Rob's web

4CX1000 lineaire versterker

Française

Betreffende het, trouwens excellente, artikel van ON4ADN in het CQ-QSO nummer van maart 1994, wil ik enkele opmerkingen maken die van groot belang zijn voor zij die eventueel een lineaire versterker met de 4CX1000A-buis willen bouwen.

Filamentsspanning en bias-voeding

In tegenstrijd met wat op het schema staat aangeduid (6 volt ± 0,3 volt) spreekt de specifikatie van Eimac van 6,0 V (zonder tolerantie). Het is echter van uitermate groot belang dat de filamentspanning NOOIT boven de 6,0 volt komt. Mijn ervaring is dat de maximale anodestroom kan bekomen worden met een filamentspanning van 5,8 volt. Ik zou aanraden dit als richtwaarde te gebruiken. De componentenlijst in het artikel van ON4ADN spreekt over een filamenttransformator van 6 V, 10 A, wat korrekt is.

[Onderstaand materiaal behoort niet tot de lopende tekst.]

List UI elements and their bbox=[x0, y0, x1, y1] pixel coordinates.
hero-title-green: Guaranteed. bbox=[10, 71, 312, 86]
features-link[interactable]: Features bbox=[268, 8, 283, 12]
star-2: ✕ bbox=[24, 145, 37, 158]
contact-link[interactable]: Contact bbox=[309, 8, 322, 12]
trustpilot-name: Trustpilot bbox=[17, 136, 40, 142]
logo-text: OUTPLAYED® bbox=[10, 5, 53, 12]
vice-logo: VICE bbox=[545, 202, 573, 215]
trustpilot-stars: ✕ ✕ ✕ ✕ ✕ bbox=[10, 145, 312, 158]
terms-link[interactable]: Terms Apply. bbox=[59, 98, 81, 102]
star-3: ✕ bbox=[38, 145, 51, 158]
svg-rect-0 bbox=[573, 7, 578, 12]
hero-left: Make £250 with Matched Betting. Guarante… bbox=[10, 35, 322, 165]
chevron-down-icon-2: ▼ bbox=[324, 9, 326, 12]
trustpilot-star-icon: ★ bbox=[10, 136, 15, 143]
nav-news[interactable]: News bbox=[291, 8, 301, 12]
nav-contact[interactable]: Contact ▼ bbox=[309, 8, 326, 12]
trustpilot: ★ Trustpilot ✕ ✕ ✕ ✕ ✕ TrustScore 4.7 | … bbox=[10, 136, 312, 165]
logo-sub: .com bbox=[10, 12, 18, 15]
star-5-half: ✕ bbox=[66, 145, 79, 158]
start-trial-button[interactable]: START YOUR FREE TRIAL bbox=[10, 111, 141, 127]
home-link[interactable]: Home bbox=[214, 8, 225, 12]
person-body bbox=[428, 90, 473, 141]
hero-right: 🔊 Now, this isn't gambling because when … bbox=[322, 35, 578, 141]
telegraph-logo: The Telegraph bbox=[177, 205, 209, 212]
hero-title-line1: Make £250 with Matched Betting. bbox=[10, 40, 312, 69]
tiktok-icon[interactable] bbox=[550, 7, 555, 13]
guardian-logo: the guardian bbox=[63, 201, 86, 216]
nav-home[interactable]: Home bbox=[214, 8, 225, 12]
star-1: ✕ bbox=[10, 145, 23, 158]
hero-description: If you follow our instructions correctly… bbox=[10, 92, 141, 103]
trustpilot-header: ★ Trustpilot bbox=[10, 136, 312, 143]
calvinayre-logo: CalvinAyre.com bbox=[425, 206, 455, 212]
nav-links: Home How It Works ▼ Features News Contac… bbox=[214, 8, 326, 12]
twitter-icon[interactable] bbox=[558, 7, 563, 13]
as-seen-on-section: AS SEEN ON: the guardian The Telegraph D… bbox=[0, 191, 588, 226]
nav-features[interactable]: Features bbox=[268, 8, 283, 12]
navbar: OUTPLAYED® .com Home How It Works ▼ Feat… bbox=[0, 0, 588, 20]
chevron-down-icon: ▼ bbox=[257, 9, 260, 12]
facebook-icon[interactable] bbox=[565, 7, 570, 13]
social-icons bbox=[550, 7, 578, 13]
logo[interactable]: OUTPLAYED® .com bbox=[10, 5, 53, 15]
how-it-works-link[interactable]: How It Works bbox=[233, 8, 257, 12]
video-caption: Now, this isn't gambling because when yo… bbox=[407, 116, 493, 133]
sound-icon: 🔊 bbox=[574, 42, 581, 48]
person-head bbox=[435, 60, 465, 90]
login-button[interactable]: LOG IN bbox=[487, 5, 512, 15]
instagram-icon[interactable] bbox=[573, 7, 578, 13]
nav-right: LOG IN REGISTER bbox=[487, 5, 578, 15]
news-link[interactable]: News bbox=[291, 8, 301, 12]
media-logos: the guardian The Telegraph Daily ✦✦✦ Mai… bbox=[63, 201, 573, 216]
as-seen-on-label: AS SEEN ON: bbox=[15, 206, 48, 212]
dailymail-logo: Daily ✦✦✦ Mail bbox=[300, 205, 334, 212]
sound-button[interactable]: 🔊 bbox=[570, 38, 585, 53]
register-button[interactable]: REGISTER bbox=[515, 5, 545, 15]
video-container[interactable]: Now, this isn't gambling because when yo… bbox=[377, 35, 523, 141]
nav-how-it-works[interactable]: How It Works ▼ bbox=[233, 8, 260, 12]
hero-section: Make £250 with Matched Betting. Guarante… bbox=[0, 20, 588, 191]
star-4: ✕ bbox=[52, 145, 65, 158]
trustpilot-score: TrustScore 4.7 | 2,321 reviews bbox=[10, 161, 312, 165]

Het is ook ten zeerste af te raden een te groot gedimensioneerde filamenttransformator te gebruiken (bv. een transformator die 20 A kan leveren) en wel om volgende reden : bij het inschakelen van de lamp (koude kathode) is de startstroom vele malen hoger dan de nominale filamentstroom (9 A). Bij een juist bemeten transformator zal door de grote startstroom het vermogen aan de buis automatisch beperkt worden, doordat de filamentspanning tijdens de hoge startstroom fel zal dalen (tijdelijke overbelasting).

Een te groot vermogen in een koude kathode kan de kathode vernietigen ! Best is nog het filament op te starten via een serieweerstand (in de primaire van de transformator). Deze serieweerstand wordt na een paar seconden kortgesloten.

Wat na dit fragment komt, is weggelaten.